PC theory¶

This page summarises the theoretical foundations of the PC algorithm as implemented in cbcd.pc. The treatment follows Spirtes, Glymour, and Scheines (2000); readers who need the full proofs should consult the textbook.

Setting¶

Let \(V = \{X_1, \dots, X_d\}\) be a finite set of random variables with joint distribution \(P\), and let \(G = (V, E)\) be a directed acyclic graph (DAG) over \(V\). Write \(\mathrm{Pa}_G(X)\) for the parent set of \(X\) in \(G\) and \(\mathrm{Nd}_G(X)\) for the non-descendants of \(X\) in \(G\). Conditional independence is denoted \(X \perp\!\!\!\perp Y \mid \mathbf{S}\).

Assumptions¶

The PC algorithm recovers the Markov equivalence class of \(G\) from i.i.d. samples of \(P\) under the following conditions.

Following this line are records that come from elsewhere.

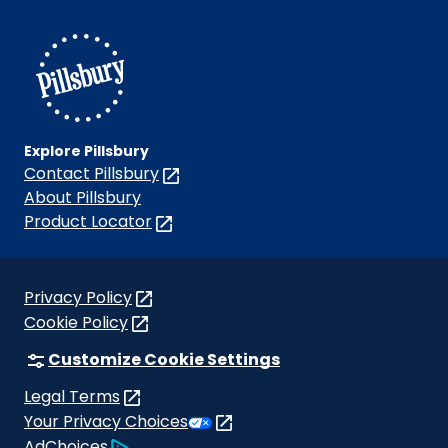
on
on
on
on
on
Facebook
Instagram
TikTok
Pinterest
Youtube
Explore Pillsbury
Contact Pillsbury
(Opens
in
About Pillsbury
a
Product Locator
(Opens
new
in
tab)
a
new
Privacy Policy
(Opens
tab)
Cookie Policy
in
(Opens
a
in
Customize Cookie Settings
new
a
Legal Terms
tab)
new
(Opens
Your Privacy Choices
tab)
in
Legal
AdChoices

Assumption (Causal Markov)

For every \(X \in V\), \(X \perp\!\!\!\perp \mathrm{Nd}_G(X) \setminus \mathrm{Pa}_G(X) \mid \mathrm{Pa}_G(X)\) in \(P\).

Assumption (Faithfulness)

Every conditional independence \(X \perp\!\!\!\perp Y \mid \mathbf{S}\) that holds in \(P\) is implied by d-separation of \(X\) and \(Y\) given \(\mathbf{S}\) in \(G\).

Assumption (Causal sufficiency)

For every pair \(X, Y \in V\), no variable outside \(V\) is a common cause of \(X\) and \(Y\).

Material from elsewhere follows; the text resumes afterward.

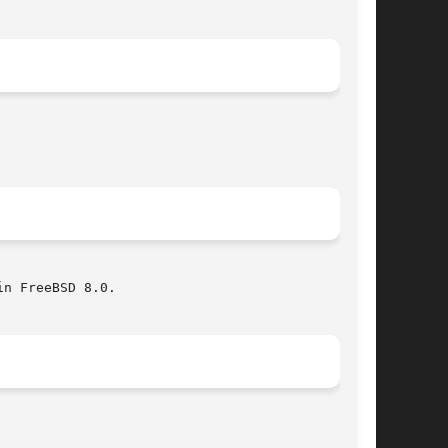
n FreeBSD 8.0.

When (3) is violated, FCI (Spirtes et al., 2000, Ch. 6) replaces PC; see FCI theory.

D-separation and the CI oracle¶

Under the conjunction of causal Markov and faithfulness, a graphical criterion (d-separation) and a probabilistic criterion (conditional independence) coincide:

\[ X \perp\!\!\!\perp_{P} Y \mid \mathbf{S} \;\Longleftrightarrow\; X \perp\!\!\!\perp_{G,\,\text{d-sep}} Y \mid \mathbf{S}. \]

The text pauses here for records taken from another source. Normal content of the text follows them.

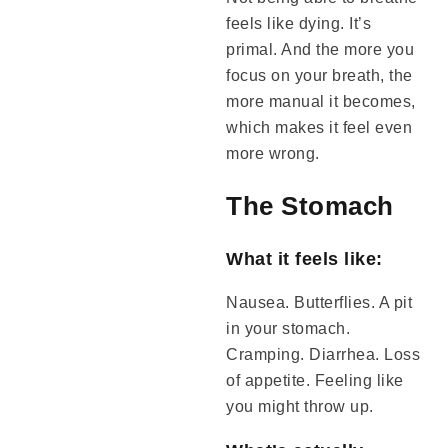
feels like dying. It’s
primal. And the more you
focus on your breath, the
more manual it becomes,
which makes it feel even
more wrong.
The Stomach
What it feels like:
Nausea. Butterflies. A pit
in your stomach.
Cramping. Diarrhea. Loss
of appetite. Feeling like
you might throw up.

This equivalence is what PC exploits: a stream of CI judgements over \(V\) — supplied by either a statistical test on samples of \(P\) or a d-separation oracle on \(G\) — uniquely determines the Markov equivalence class of \(G\) (Verma & Pearl, 1990).

Algorithm¶

PC operates in two phases.

Phase 1 — skeleton recovery¶

Initialise the working graph as the complete undirected graph on \(V\). For \(\ell = 0, 1, 2, \dots\), iterate over each adjacent pair \((X, Y)\) in the working graph. If there exists a separating set \(\mathbf{S} \subseteq \mathrm{Adj}(X) \setminus \{Y\}\) with \(|\mathbf{S}| = \ell\) such that \(X \perp\!\!\!\perp Y \mid \mathbf{S}\) under the chosen CI test, remove the edge \((X, Y)\) and record \(\mathbf{S}\) as the separating set of \(X, Y\), denoted \(\mathrm{Sep}(X, Y)\). Halt when no further removals occur.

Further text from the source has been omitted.